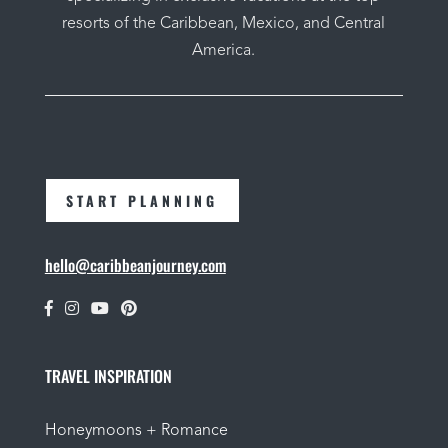
resorts of the Caribbean, Mexico, and Central
America.
START PLANNING
hello@caribbeanjourney.com
TRAVEL INSPIRATION
Honeymoons + Romance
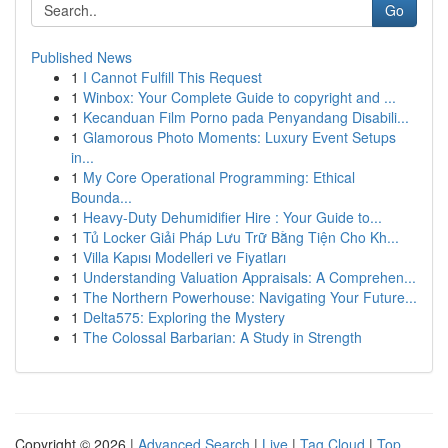
Go
Published News
1
I Cannot Fulfill This Request
1
Winbox: Your Complete Guide to copyright and ...
1
Kecanduan Film Porno pada Penyandang Disabili...
1
Glamorous Photo Moments: Luxury Event Setups
in...
1
My Core Operational Programming: Ethical
Bounda...
1
Heavy-Duty Dehumidifier Hire : Your Guide to...
1
Tủ Locker Giải Pháp Lưu Trữ Bằng Tiện Cho Kh...
1
Villa Kapısı Modelleri ve Fiyatları
1
Understanding Valuation Appraisals: A Comprehen...
1
The Northern Powerhouse: Navigating Your Future...
1
Delta575: Exploring the Mystery
1
The Colossal Barbarian: A Study in Strength
Copyright © 2026 |
Advanced Search
|
Live
|
Tag Cloud
|
Top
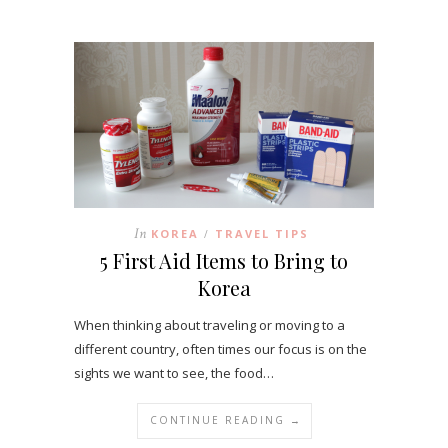
In
KOREA
TRAVEL TIPS
/
5 First Aid Items to Bring to
Korea
When thinking about traveling or moving to a
different country, often times our focus is on the
sights we want to see, the food…
CONTINUE READING →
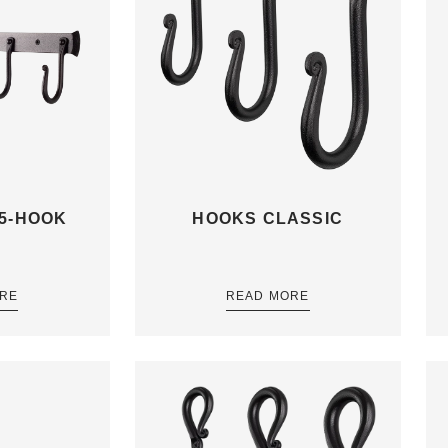
5-HOOK
HOOKS CLASSIC
RE
READ MORE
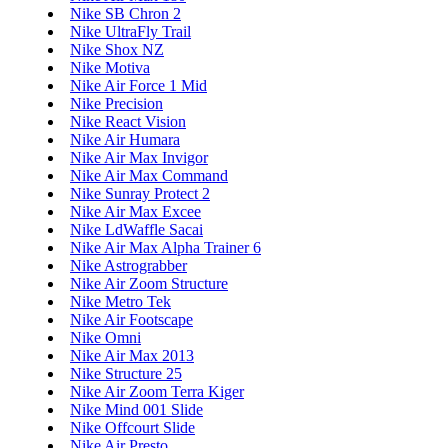
Nike SB Chron 2
Nike UltraFly Trail
Nike Shox NZ
Nike Motiva
Nike Air Force 1 Mid
Nike Precision
Nike React Vision
Nike Air Humara
Nike Air Max Invigor
Nike Air Max Command
Nike Sunray Protect 2
Nike Air Max Excee
Nike LdWaffle Sacai
Nike Air Max Alpha Trainer 6
Nike Astrograbber
Nike Air Zoom Structure
Nike Metro Tek
Nike Air Footscape
Nike Omni
Nike Air Max 2013
Nike Structure 25
Nike Air Zoom Terra Kiger
Nike Mind 001 Slide
Nike Offcourt Slide
Nike Air Presto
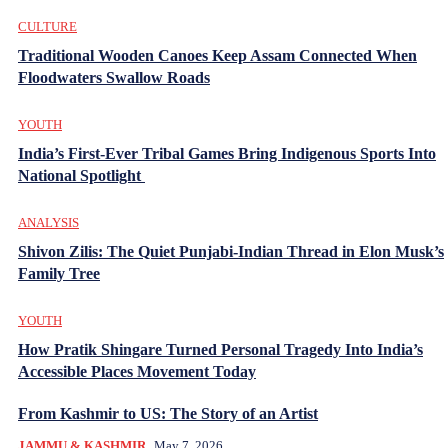
CULTURE
Traditional Wooden Canoes Keep Assam Connected When
Floodwaters Swallow Roads
YOUTH
India’s First-Ever Tribal Games Bring Indigenous Sports Into
National Spotlight
ANALYSIS
Shivon Zilis: The Quiet Punjabi-Indian Thread in Elon Musk’s
Family Tree
YOUTH
How Pratik Shingare Turned Personal Tragedy Into India’s
Accessible Places Movement Today
From Kashmir to US: The Story of an Artist
JAMMU & KASHMIR
May 7, 2026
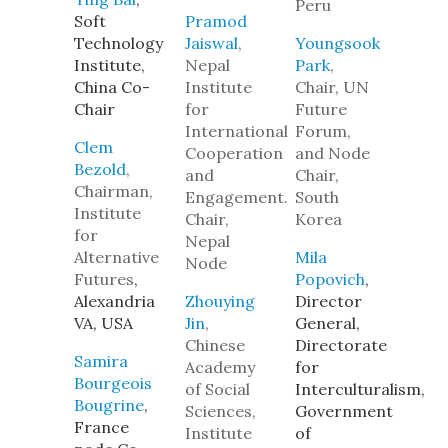
Peru
Soft
Pramod
Technology
Jaiswal
,
Youngsook
Institute,
Nepal
Park
,
China Co-
Institute
Chair, UN
Chair
for
Future
International
Forum,
Clem
Cooperation
and Node
Bezold
,
and
Chair,
Chairman,
Engagement.
South
Institute
Chair,
Korea
for
Nepal
Alternative
Mila
Node
Futures
,
Popovich
,
Alexandria
Zhouying
Director
VA, USA
Jin
,
General,
Chinese
Directorate
Samira
Academy
for
Bourgeois
of Social
Interculturalism,
Bougrine
,
Sciences,
Government
France
Institute
of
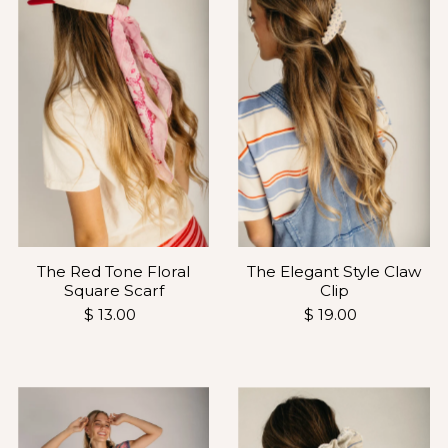
The Red Tone Floral
The Elegant Style Claw
Square Scarf
Clip
$ 13.00
$ 19.00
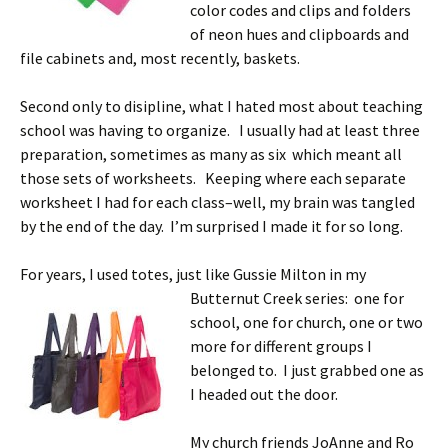
color codes and clips and folders
of neon hues and clipboards and
file cabinets and, most recently, baskets.
Second only to disipline, what I hated most about teaching
school was having to organize. I usually had at least three
preparation, sometimes as many as six which meant all
those sets of worksheets. Keeping where each separate
worksheet I had for each class–well, my brain was tangled
by the end of the day. I’m surprised I made it for so long.
For years, I used totes, just like Gussie Milton in my
Butternut Creek
series: one for
school, one for church, one or two
more for different groups I
belonged to. I just grabbed one as
I headed out the door.
My church friends JoAnne and Ro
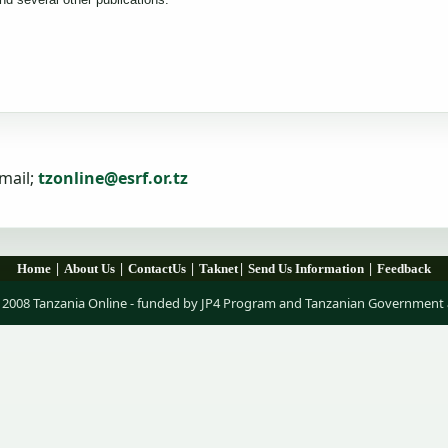
mail;
tzonline@esrf.or.tz
|
|
|
|
|
Home
About Us
ContactUs
Taknet
Send Us Information
Feedback
 2008 Tanzania Online - funded by JP4 Program and Tanzanian Government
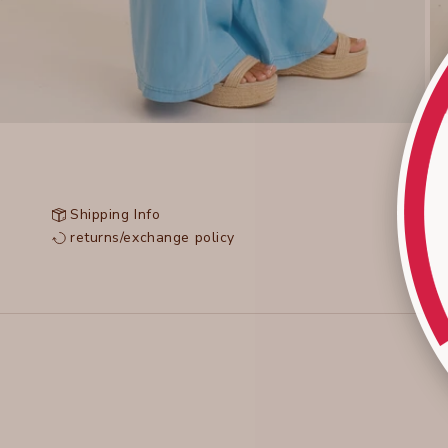
Shipping Info
returns/exchange policy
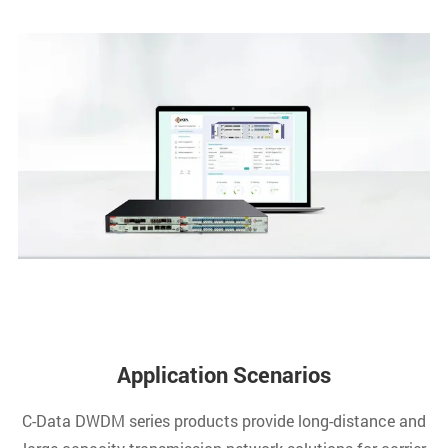
Application Scenarios
C-Data DWDM series products provide long-distance and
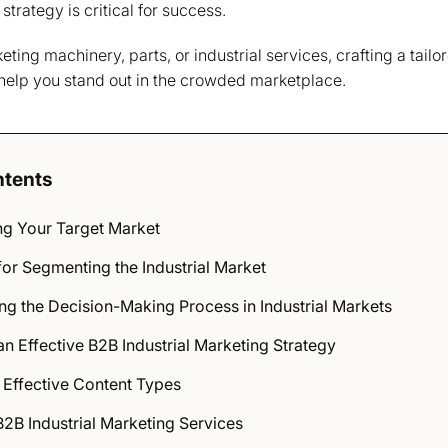
trategy is critical for success.
ing machinery, parts, or industrial services, crafting a tailo
 help you stand out in the crowded marketplace.
ntents
g Your Target Market
or Segmenting the Industrial Market
g the Decision-Making Process in Industrial Markets
n Effective B2B Industrial Marketing Strategy
 Effective Content Types
2B Industrial Marketing Services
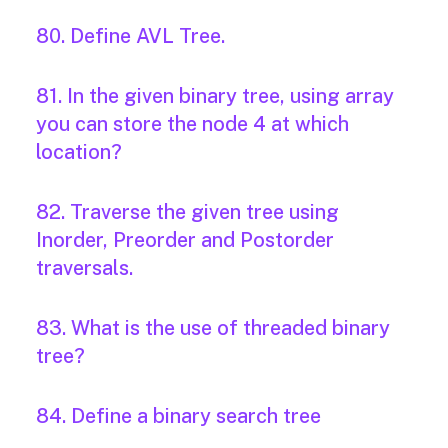
80. Define AVL Tree.
81. In the given binary tree, using array
you can store the node 4 at which
location?
82. Traverse the given tree using
Inorder, Preorder and Postorder
traversals.
83. What is the use of threaded binary
tree?
84. Define a binary search tree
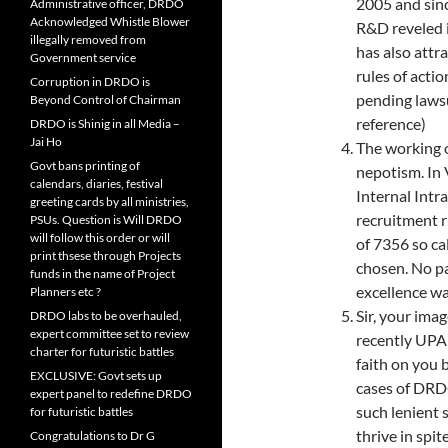
2005 and sin
Administrative officer, DRDO
Acknowledged Whistle Blower
R&D reveled i
illegally removed from
has also attr
Government service
rules of acti
Corruption in DRDO is
pending lawsu
Beyond Control of Chairman
reference)
DRDO is Shinig in all Media –
Jai Ho
The working o
Govt bans printing of
nepotism. In 
calendars, diaries, festival
Internal Int
greeting cards by all ministries,
recruitment r
PSUs. Question is Will DRDO
will follow this order or will
of 7356 so cal
print thsese through Projects
chosen. No pa
funds in the name of Project
excellence wa
Planners etc ?
Sir, your ima
DRDO labs to be overhauled,
expert committee set to review
recently UPA
charter for futuristic battles
faith on you 
EXCLUSIVE: Govt sets up
cases of DRDO
expert panel to redefine DRDO
such lenient 
for futuristic battles
thrive in spit
Congratulations to Dr G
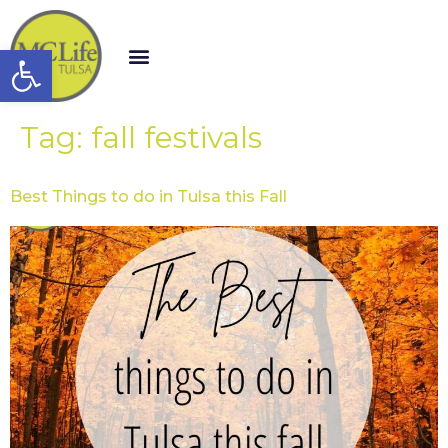
Open toolbar
Tag:
fall festivals
Best Things to do in Tulsa this Fall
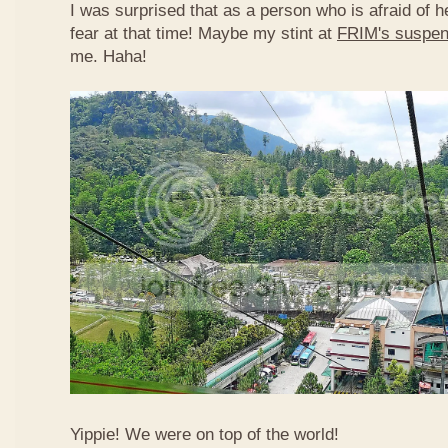
I was surprised that as a person who is afraid of he
fear at that time! Maybe my stint at
FRIM's suspen
me. Haha!
Yippie! We were on top of the world!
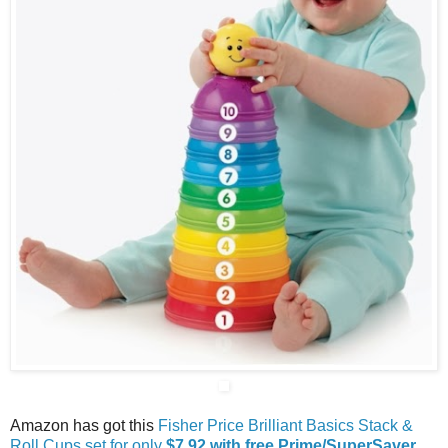
Amazon has got this
Fisher Price Brilliant Basics Stack &
Roll Cups set for only
$7.92 with free Prime/SuperSaver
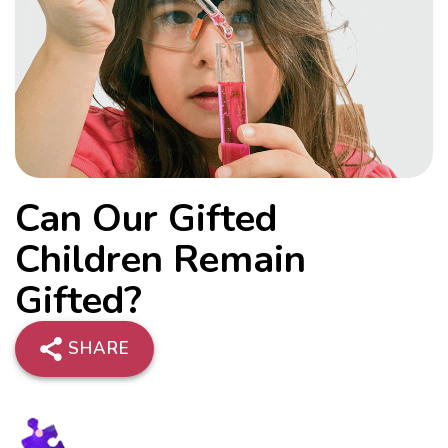
Can Our Gifted
Children Remain
Gifted?
SHARE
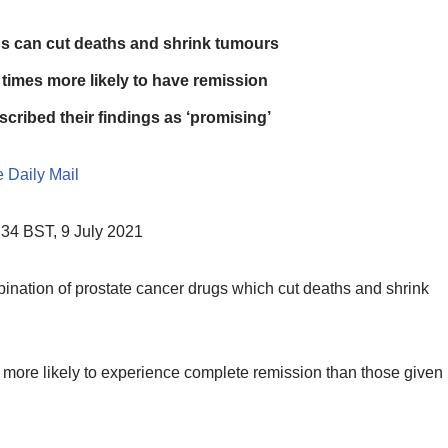
gs can cut deaths and shrink tumours
e times more likely to have remission
ribed their findings as ‘promising’
 Daily Mail
34 BST, 9 July 2021
nation of prostate cancer drugs which cut deaths and shrink
es more likely to experience complete remission than those given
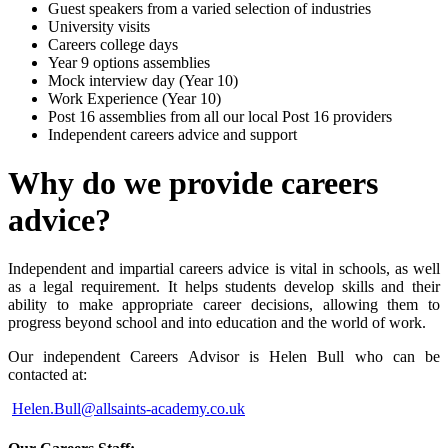
Guest speakers from a varied selection of industries
University visits
Careers college days
Year 9 options assemblies
Mock interview day (Year 10)
Work Experience (Year 10)
Post 16 assemblies from all our local Post 16 providers
Independent careers advice and support
Why do we provide careers
advice?
Independent and impartial careers advice is vital in schools, as well
as a legal requirement. It helps students develop skills and their
ability to make appropriate career decisions, allowing them to
progress beyond school and into education and the world of work.
Our independent Careers Advisor is Helen Bull who can be
contacted at:
Helen.Bull@allsaints-academy.co.uk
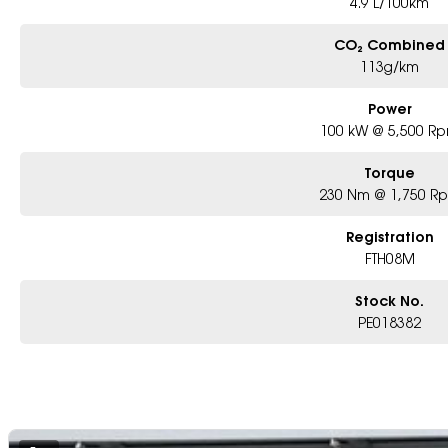
4.9 L/100km
CO₂ Combined
113g/km
Power
100 kW @ 5,500 R
Torque
230 Nm @ 1,750 R
Registration
FTH08M
Stock No.
PE018382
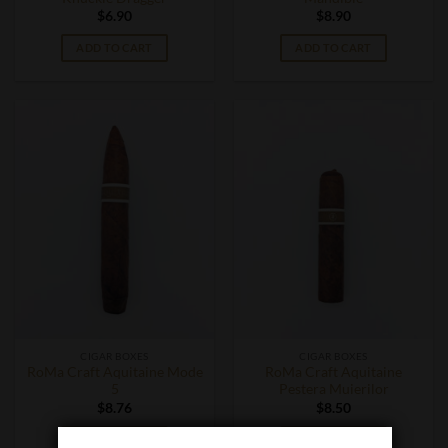
$
6.90
$
8.90
ADD TO CART
ADD TO CART
CIGAR BOXES
CIGAR BOXES
RoMa Craft Aquitaine Mode
RoMa Craft Aquitaine
5
Pestera Muierilor
$
8.76
$
8.50
ADD TO CART
ADD TO CART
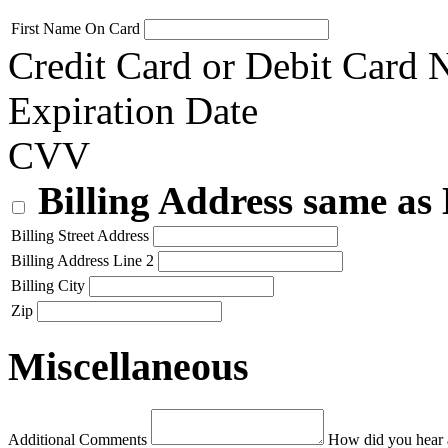
First Name On Card
Credit Card or Debit Card
Expiration Date
CVV
Billing Address same as
Billing Street Address
Billing Address Line 2
Billing City
Zip
Miscellaneous
Additional Comments
How did you hear 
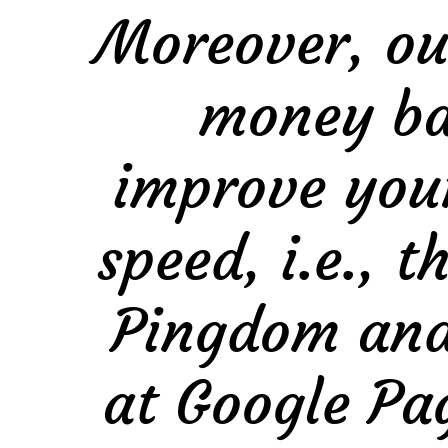
Moreover, ou
money bac
improve you
speed, i.e., 
Pingdom and 
at Google Pag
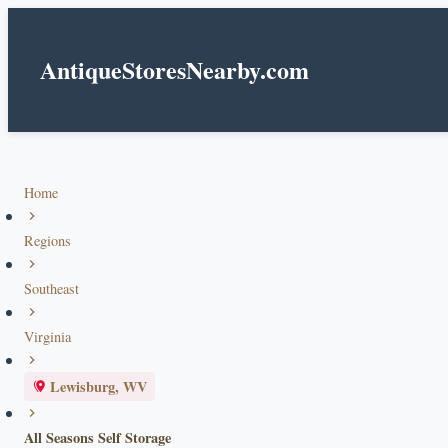
AntiqueStoresNearby.com
Home
Regions
Southeast
Virginia
Lewisburg, WV
All Seasons Self Storage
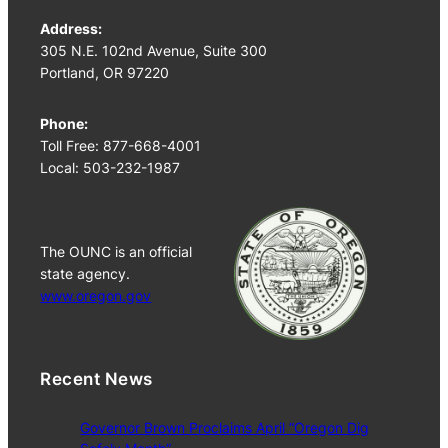
Address:
305 N.E. 102nd Avenue, Suite 300
Portland, OR 97220
Phone:
Toll Free: 877-668-4001
Local: 503-232-1987
The OUNC is an official
state agency.
www.oregon.gov
Recent News
Governor Brown Proclaims April “Oregon Dig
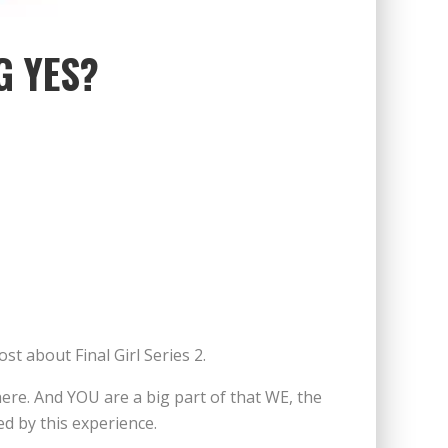
G YES?
st about Final Girl Series 2.
ere. And YOU are a big part of that WE, the
d by this experience.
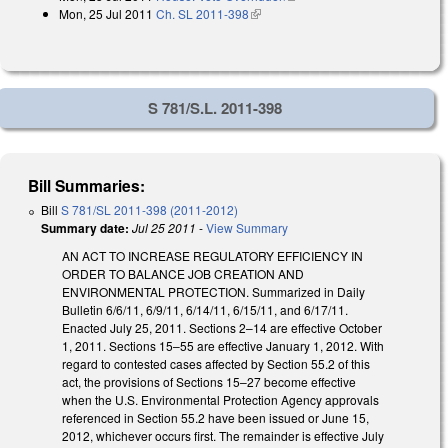
Mon, 25 Jul 2011
Ch. SL 2011-398
(link is external)
S 781/S.L. 2011-398
Bill Summaries:
Bill
S 781/SL 2011-398 (2011-2012)
Summary date:
Jul 25 2011
-
View Summary
AN ACT TO INCREASE REGULATORY EFFICIENCY IN
ORDER TO BALANCE JOB CREATION AND
ENVIRONMENTAL PROTECTION. Summarized in Daily
Bulletin 6/6/11, 6/9/11, 6/14/11, 6/15/11, and 6/17/11.
Enacted July 25, 2011. Sections 2–14 are effective October
1, 2011. Sections 15–55 are effective January 1, 2012. With
regard to contested cases affected by Section 55.2 of this
act, the provisions of Sections 15–27 become effective
when the U.S. Environmental Protection Agency approvals
referenced in Section 55.2 have been issued or June 15,
2012, whichever occurs first. The remainder is effective July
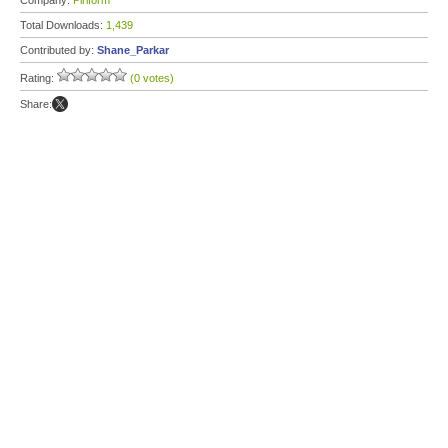
Company:
Piriform
Total Downloads:
1,439
Contributed by:
Shane_Parkar
Rating:
(0 votes)
Share:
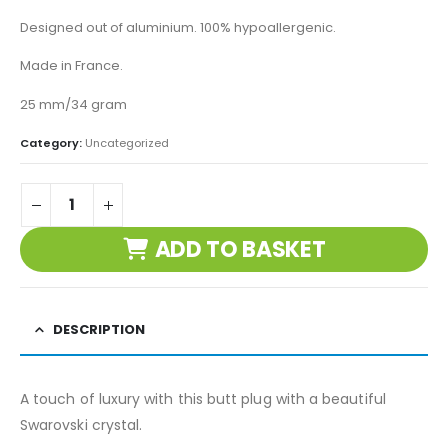
Designed out of aluminium. 100% hypoallergenic.
Made in France.
25 mm/34 gram
Category:
Uncategorized
ADD TO BASKET
DESCRIPTION
A touch of luxury with this butt plug with a beautiful
Swarovski crystal.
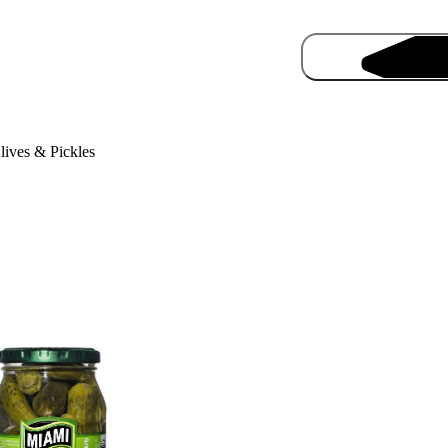
lives & Pickles
Pro
ll Gherkins 380g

### Work task
The only acceptable answer is a number: how many lines of the listing contain the word "surprised".

### Answer to this exercise
2